Algae as a bioluminescent light
and a bio-textile.
A piece created for Making Fashion Sense Exhibition at HeK.
Curators: Sabine Himmelsbach and Katharina Sand
Thora H Arnardottir & Jessica Dias
Material design support:
Catherine Euale & Larra Campos
Dr. Beate Christgen
"The multinational artists’ collective BioBabes uses the science of biology to rethink clothing designs. Their designs feature a variety of materials and manufacturing processes that include living organisms and organic materials. They aim to introduce the new field of biofabrication and biodesign to a wider public.
For this exhibition, the collective is developing a new work, which will be shown here for the first time"
- HeK press release
The exhibition Making FASHION Sense showcases the radical transformation of fashion through technology. Robot arms and mixed reality, holograms and drones have all paraded down international catwalks. Making FASHION Sense focuses on the impact of technology upon creative processes in the fashion industry, as well as on artistic paths leading towards increasing sustainability: Fashion which makes sense.
The exhibition explores technology as a transformative tool for artists, designers, as well as for the wearers of clothing, generating a reinvention of fashion systems. While hyperfunctional materials already monitor our biometric data in everyday life and sports activities, this exhibition showcases artists and designers who develop experimental augmented fashion objects, investigating new perceptions of our environment and human interaction which make us think in new ways. Using new materiality, they create creative fashion processes which stimulate the human senses, perceive the wearers and their surroundings, change our perspectives, and make sense in the current geopolitical context.
These artists and designers create fashion that - by using technology - is not only transforming silhouettes, but production systems. Based on sustainable production ethics, they create new fashion semantics with a deeper purpose. - HeK press release
In this wearable, Bio-Lum-Sac, we address new territories of engage in a symbiotic relationship with the body and an organism. Our concept was to create a light organ that could be seen as an extension of the human body to host living organisms and illuminate the otherwise invisible creatures around us.

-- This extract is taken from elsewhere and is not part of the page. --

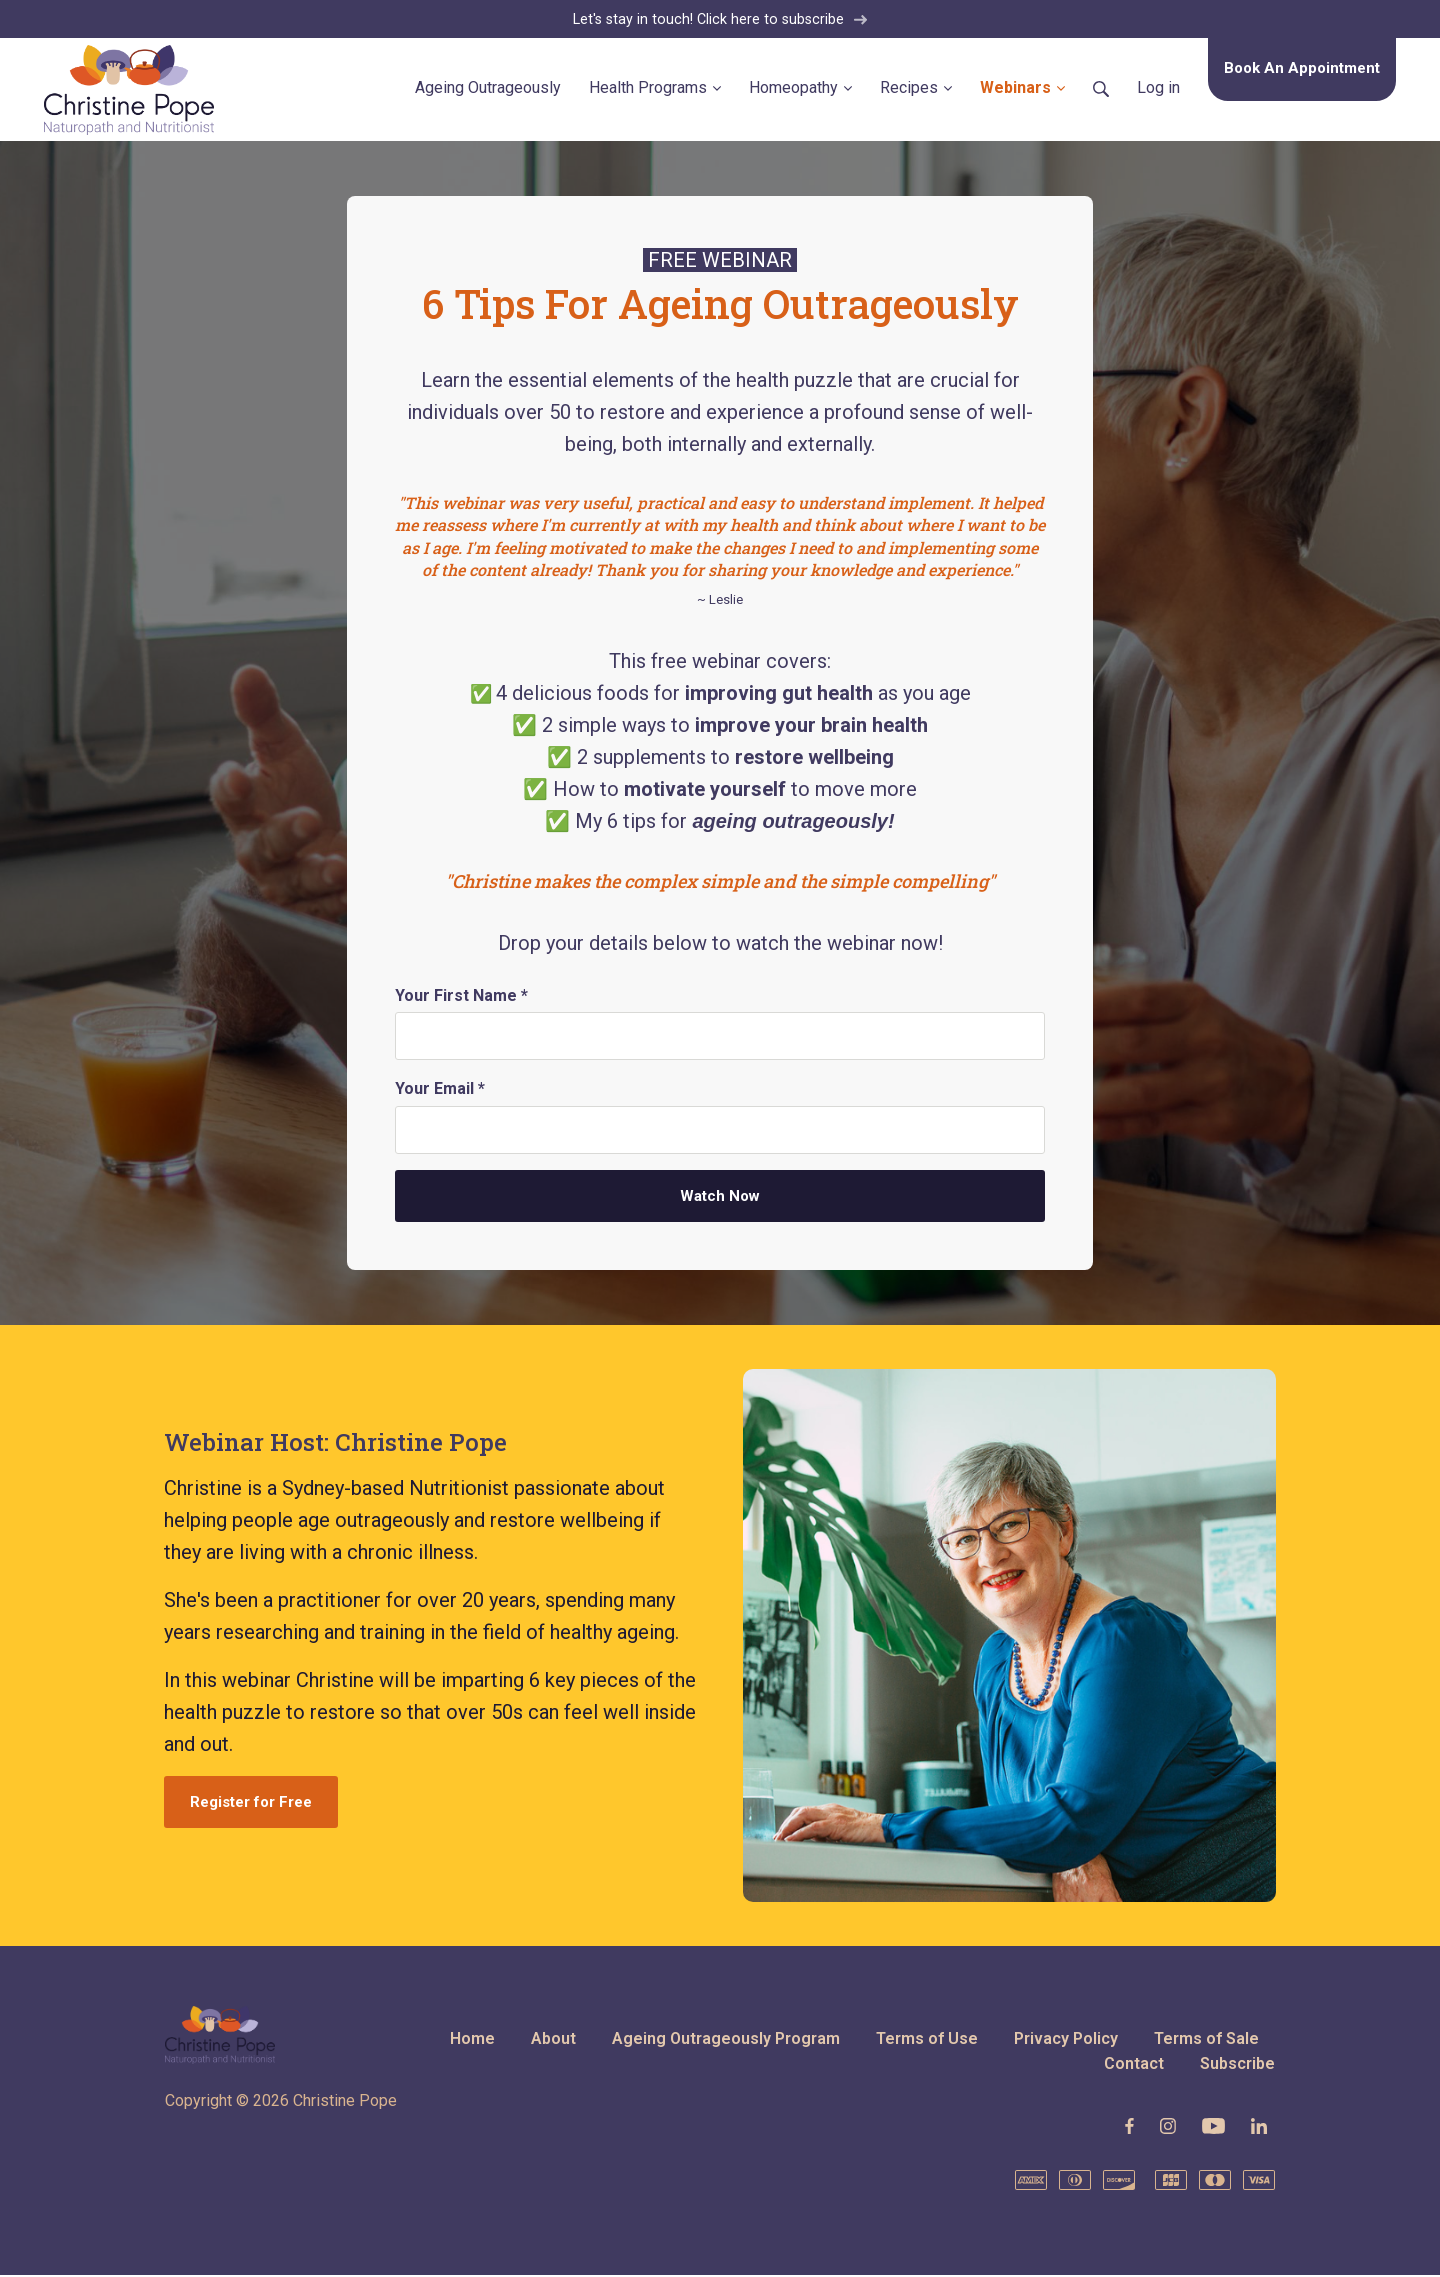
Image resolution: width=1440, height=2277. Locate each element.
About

Here, the substratum is made from alginate bioplastic to showcase algae as a viable alternative source for bio textile fabrication. Alginate is a complex carbohydrate found in the cell walls of brown seaweed, mixed with water and natural plasticiser in concentrated amounts, ergf
cast and cured until dry, then laser cut. The bioplastic is attached to a liquid backpack that keeps the algae alive. The algae medium is circulated from pouches through silicon tubing that encircles around the neck of the person wearing it. In the dark space, this vibrant blue light is emitted from dinoflagellate algae, Pyrocystis, that lives on the surface layer of seawater. The algae’s glow, a brief flash of bright blue light, is generated by a chemical reaction part of its circadian rhythm and induced by agitation during its dark cycle. However, the algae will not exhibit a constant glow as the light will fade when agitated multiple times within the same cycle.
Pyrocystis fusiformis Dinoflagillate
They derived their name from the Latin pyro, meaning fire, and cystis, meaning a hollow sac. They are also a part of the marine phytoplankton community and thus contribute a large amount of oxygen to the world’s atmosphere while also consuming a large amount of carbon dioxide.
Seen through microscopic photography, the arrangement of the flagella causes Pyrocystis fusiformis to spin as it moves through the water.
When agitated the fusiformis emit a bright blue light that lasts for only a fraction of a second.